When I was a child, about ten or eleven, I had a little journal with a tiny brass lock and key. I loved that journal; I foolishly believed whatever secrets I departed within would remain secret. They didn’t, of course. The journal itself was rather silly. I didn’t understand the fine art of diary writing, and so I would sketch timeframes and write “JUST OK” on those pages. Clearly, the beginning of a fine writer indeed.
But one thing I would do would be to write letters to my long-deceased grandmother Louise, after whom I’m named (the “L” in Amy L. Montz). I never met her; she died when my dad was just a boy. But I imagined this entire life for her, and in this life, I had called her “Marmee.”
I loved Little Women. It was the first classic I truly remember reading, the first “grown up” book I ever encountered. I think I loved it for two reasons: one, there was a character named Amy, and while I knew several Amys–one didn’t get out of the 70s alive without knowing a million “Amys”–but also, my godmother loved it, and gave me a beautifully illustrated version of it for one of my birthdays. The March life was simple and perfect, so I thought in my naive, childish state. And, of course, there were sisters.

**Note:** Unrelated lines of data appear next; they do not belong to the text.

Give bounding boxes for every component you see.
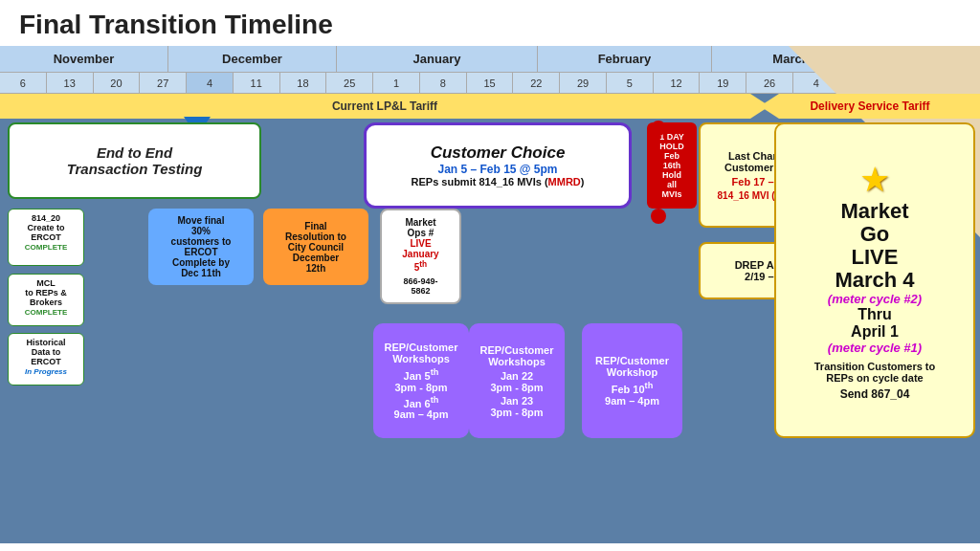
ws-jan22-title: REP/Customer (479, 344, 553, 356)
box-mcl: MCL to REPs & Brokers COMPLETE (8, 274, 84, 326)
box-historical: Historical Data to ERCOT In Progress (8, 333, 84, 386)
workshop-feb10: REP/Customer Workshop Feb 10th 9am – 4pm (582, 323, 682, 438)
market-ops-title: Market (405, 217, 435, 228)
week-4: 4 (187, 73, 234, 93)
box-move-final: Move final 30% customers to ERCOT Comple… (148, 209, 254, 285)
ws-jan5-date1: Jan 5th (404, 367, 439, 382)
market-go-title: MarketGoLIVEMarch 4 (835, 200, 914, 293)
red-circle-bottom (651, 209, 666, 224)
page-title: Final Transition Timeline (0, 0, 980, 46)
box-mcl-text: MCL to REPs & Brokers COMPLETE (25, 278, 67, 317)
week-27: 27 (140, 73, 187, 93)
hold-line3: Feb (664, 151, 679, 161)
timeline-wrapper: November December January February March… (0, 46, 980, 543)
ws-jan22-date2: Jan 23 (501, 395, 533, 407)
market-ops-ops: Ops # (408, 228, 434, 238)
market-ops-box: Market Ops # LIVE January 5th 866-949- 5… (380, 209, 461, 304)
week-jan22: 22 (513, 73, 560, 93)
lpl-tariff-banner: Current LP&L Tariff (0, 94, 769, 119)
one-day-hold-box: 1 DAY HOLD Feb 16th Hold all MVIs (647, 122, 697, 209)
box-final-res-text: Final Resolution to City Council Decembe… (285, 221, 346, 274)
market-ops-phone2: 5862 (411, 286, 430, 296)
box-move-text: Move final 30% customers to ERCOT Comple… (171, 215, 232, 278)
market-thru: Thru (858, 306, 892, 323)
hold-line5: Hold (662, 170, 681, 180)
ws-jan5-time1: 3pm - 8pm (394, 382, 447, 393)
market-transition: Transition Customers toREPs on cycle dat… (814, 361, 936, 384)
ws-feb10-date1: Feb 10th (612, 381, 654, 395)
ws-jan22-time2: 3pm - 8pm (490, 407, 543, 418)
month-december: December (168, 46, 337, 72)
week-feb19: 19 (700, 73, 746, 93)
week-25: 25 (326, 73, 373, 93)
delivery-tariff-banner: Delivery Service Tariff (760, 94, 980, 119)
ws-jan22-workshops: Workshops (488, 356, 546, 367)
ws-jan5-workshops: Workshops (392, 353, 450, 364)
week-feb12: 12 (654, 73, 701, 93)
cc-reps: REPs submit 814_16 MVIs (MMRD) (412, 176, 585, 187)
cc-dates: Jan 5 – Feb 15 @ 5pm (437, 163, 557, 176)
week-6: 6 (0, 73, 47, 93)
month-november: November (0, 46, 168, 72)
market-ops-jan: January (402, 249, 438, 259)
week-20: 20 (94, 73, 141, 93)
week-18: 18 (280, 73, 327, 93)
week-feb5: 5 (607, 73, 654, 93)
ws-jan5-date2: Jan 6th (404, 395, 439, 409)
week-jan1: 1 (373, 73, 420, 93)
box-814-text: 814_20 Create to ERCOT COMPLETE (25, 213, 67, 252)
week-jan15: 15 (467, 73, 514, 93)
market-go-live-box: ★ MarketGoLIVEMarch 4 (meter cycle #2) T… (774, 122, 975, 438)
hold-line7: MVIs (661, 189, 681, 199)
ws-jan5-time2: 9am – 4pm (394, 408, 449, 420)
box-hist-text: Historical Data to ERCOT In Progress (25, 338, 67, 376)
market-cycle1: (meter cycle #1) (828, 341, 922, 355)
week-jan29: 29 (560, 73, 607, 93)
cc-title: Customer Choice (431, 143, 566, 163)
market-ops-live: LIVE (410, 238, 431, 249)
ws-feb10-time1: 9am – 4pm (605, 395, 659, 407)
hold-line2: HOLD (659, 142, 684, 151)
market-send: Send 867_04 (840, 387, 910, 401)
month-february: February (538, 46, 712, 72)
box-final-resolution: Final Resolution to City Council Decembe… (263, 209, 368, 285)
ws-jan22-date1: Jan 22 (501, 370, 533, 382)
hold-line4: 16th (663, 161, 681, 170)
market-star-icon: ★ (859, 160, 890, 200)
customer-choice-box: Customer Choice Jan 5 – Feb 15 @ 5pm REP… (364, 122, 632, 209)
box-814: 814_20 Create to ERCOT COMPLETE (8, 209, 84, 266)
month-january: January (337, 46, 538, 72)
week-jan8: 8 (420, 73, 467, 93)
ws-jan22-time1: 3pm - 8pm (490, 382, 543, 393)
hold-line6: all (667, 180, 677, 189)
content-area: Current LP&L Tariff Delivery Service Tar… (0, 94, 980, 543)
week-feb26: 26 (746, 73, 793, 93)
week-11: 11 (234, 73, 280, 93)
market-ops-5th: 5th (414, 259, 427, 273)
market-cycle2: (meter cycle #2) (828, 292, 922, 306)
ws-feb10-title: REP/Customer (595, 355, 669, 366)
end-to-end-text: End to End Transaction Testing (67, 144, 203, 177)
workshop-jan5: REP/Customer Workshops Jan 5th 3pm - 8pm… (373, 323, 469, 438)
market-ops-phone: 866-949- (403, 276, 437, 286)
ws-feb10-workshop: Workshop (607, 366, 658, 378)
workshop-jan22: REP/Customer Workshops Jan 22 3pm - 8pm … (469, 323, 565, 438)
red-circle-top (651, 121, 666, 136)
end-to-end-box: End to End Transaction Testing (8, 122, 261, 199)
week-13: 13 (47, 73, 94, 93)
market-april: April 1 (851, 323, 899, 341)
ws-jan5-title: REP/Customer (384, 342, 457, 353)
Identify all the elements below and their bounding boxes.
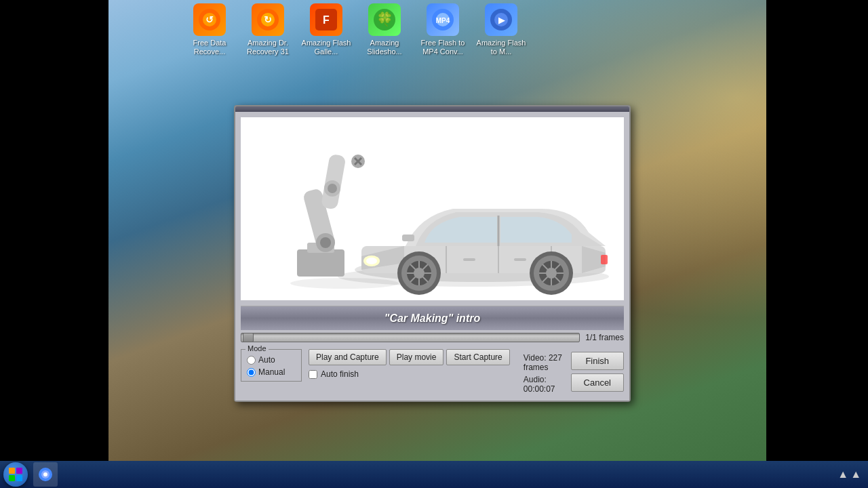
start-button[interactable] — [3, 462, 28, 487]
sidebar-left — [0, 0, 108, 488]
svg-rect-59 — [16, 468, 22, 474]
frame-count: 1/1 frames — [585, 333, 624, 342]
amazing-flash-m-label: Amazing Flash to M... — [475, 39, 528, 56]
main-dialog: "Car Making" intro 1/1 frames Mode Auto … — [234, 105, 631, 402]
svg-text:F: F — [323, 14, 330, 26]
radio-auto-label: Auto — [258, 355, 275, 365]
auto-finish-label: Auto finish — [321, 369, 359, 379]
auto-finish-checkbox[interactable] — [309, 370, 317, 379]
dialog-titlebar — [235, 106, 629, 112]
amazing-recovery31-label: Amazing Dr. Recovery 31 — [241, 39, 294, 56]
volume-icon: ▲ — [850, 468, 861, 481]
svg-text:▶: ▶ — [498, 16, 505, 25]
slideshow-icon: 🍀 — [368, 3, 401, 36]
slideshow-label: Amazing Slidesho... — [358, 39, 411, 56]
radio-auto[interactable]: Auto — [247, 355, 296, 365]
radio-manual-label: Manual — [258, 367, 285, 377]
auto-finish-row[interactable]: Auto finish — [309, 369, 510, 379]
start-capture-button[interactable]: Start Capture — [446, 349, 509, 365]
radio-manual[interactable]: Manual — [247, 367, 296, 377]
svg-rect-55 — [402, 235, 414, 241]
desktop-icon-free-flash-mp4[interactable]: MP4 Free Flash to MP4 Conv... — [416, 3, 469, 56]
free-data-recovery-icon: ↺ — [193, 3, 226, 36]
network-icon: ▲ — [837, 468, 848, 481]
flash-gallery-icon: F — [310, 3, 342, 36]
free-data-recovery-label: Free Data Recove... — [183, 39, 236, 56]
desktop-icon-flash-gallery[interactable]: F Amazing Flash Galle... — [300, 3, 353, 56]
free-flash-mp4-label: Free Flash to MP4 Conv... — [416, 39, 469, 56]
audio-info: Audio: 00:00:07 — [524, 375, 564, 394]
video-preview — [241, 117, 624, 300]
scrubber-thumb[interactable] — [243, 333, 254, 342]
svg-rect-61 — [16, 475, 22, 481]
action-buttons: Finish Cancel — [571, 349, 624, 392]
svg-rect-58 — [9, 468, 15, 474]
svg-point-18 — [290, 278, 399, 289]
amazing-recovery31-icon: ↻ — [252, 3, 284, 36]
scrubber-area[interactable]: 1/1 frames — [235, 330, 629, 345]
flash-gallery-label: Amazing Flash Galle... — [300, 39, 353, 56]
car-illustration — [256, 121, 609, 297]
svg-rect-19 — [297, 249, 344, 277]
top-buttons: Play and Capture Play movie Start Captur… — [309, 349, 510, 365]
svg-rect-60 — [9, 475, 15, 481]
svg-point-24 — [320, 237, 331, 248]
svg-point-37 — [366, 258, 377, 264]
svg-rect-56 — [463, 258, 475, 261]
play-movie-button[interactable]: Play movie — [389, 349, 444, 365]
taskbar-app-icon-image — [37, 466, 54, 483]
desktop-icon-free-data-recovery[interactable]: ↺ Free Data Recove... — [183, 3, 236, 56]
caption-text: "Car Making" intro — [384, 312, 480, 325]
finish-button[interactable]: Finish — [571, 352, 624, 370]
scrubber-track[interactable] — [241, 333, 580, 342]
svg-rect-57 — [514, 258, 526, 261]
svg-point-26 — [328, 184, 337, 193]
mode-group: Mode Auto Manual — [241, 349, 302, 382]
desktop-icons-area: ↺ Free Data Recove... ↻ Amazing Dr. Reco… — [183, 3, 528, 56]
svg-rect-38 — [601, 255, 608, 264]
video-info: Video: 227 frames — [524, 353, 564, 372]
car-scene — [241, 117, 624, 300]
desktop-icon-amazing-flash-m[interactable]: ▶ Amazing Flash to M... — [475, 3, 528, 56]
radio-auto-input[interactable] — [247, 356, 256, 365]
taskbar-app-icon[interactable] — [33, 462, 58, 487]
cancel-button[interactable]: Cancel — [571, 373, 624, 392]
windows-logo-icon — [8, 467, 23, 482]
taskbar: ▲ ▲ — [0, 461, 868, 488]
desktop-icon-amazing-recovery31[interactable]: ↻ Amazing Dr. Recovery 31 — [241, 3, 294, 56]
buttons-group: Play and Capture Play movie Start Captur… — [309, 349, 510, 379]
caption-bar: "Car Making" intro — [241, 306, 624, 330]
controls-area: Mode Auto Manual Play and Capture Play m… — [235, 345, 629, 401]
sidebar-right — [766, 0, 868, 488]
radio-manual-input[interactable] — [247, 368, 256, 377]
taskbar-system-icons: ▲ ▲ — [837, 468, 865, 481]
svg-text:🍀: 🍀 — [376, 11, 393, 27]
info-area: Video: 227 frames Audio: 00:00:07 — [524, 349, 564, 394]
play-and-capture-button[interactable]: Play and Capture — [309, 349, 387, 365]
svg-point-64 — [43, 472, 47, 476]
free-flash-mp4-icon: MP4 — [427, 3, 459, 36]
svg-text:MP4: MP4 — [436, 17, 450, 24]
mode-legend: Mode — [245, 344, 269, 352]
desktop-icon-slideshow[interactable]: 🍀 Amazing Slidesho... — [358, 3, 411, 56]
svg-text:↻: ↻ — [264, 14, 272, 25]
svg-text:↺: ↺ — [205, 14, 214, 25]
amazing-flash-m-icon: ▶ — [485, 3, 517, 36]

O, I longed for a sister! As an only child, I cannot begin to tell you the depths to which I begged, and pleaded, and prayed for a sister. I think I would have been a terrible sister, to be honest. I’m not very good at sharing, and I like being an only child. But when I, good little Catholic girl that I was, prayed for a sibling, I prayed to God, and Jesus, and Mary, and a few saints, and, of course, Marmee.
As a Catholic, we ask for saints to intercede for us on our behalf. We can also ask friends and family who have gone before us. And despite my occasional lapsed nature–whoso more lapsed religiously and whoso more fiercely religious than a New Orleans Catholic?–now, when I pray, and I do still pray, in my own fashion, I find myself praying to my Mother.
I was just praying to Mom, almost unconsciously, in bed just a few minutes ago.
And of course, then I remembered that she was gone.
And I started to panic.
Now, I will close this blog, this silly little thing, this comfort, this journal with its rusty brass lock and ridiculously fragile key, and I will try not to remember that my mother is gone.
She is gone, and I pray to her.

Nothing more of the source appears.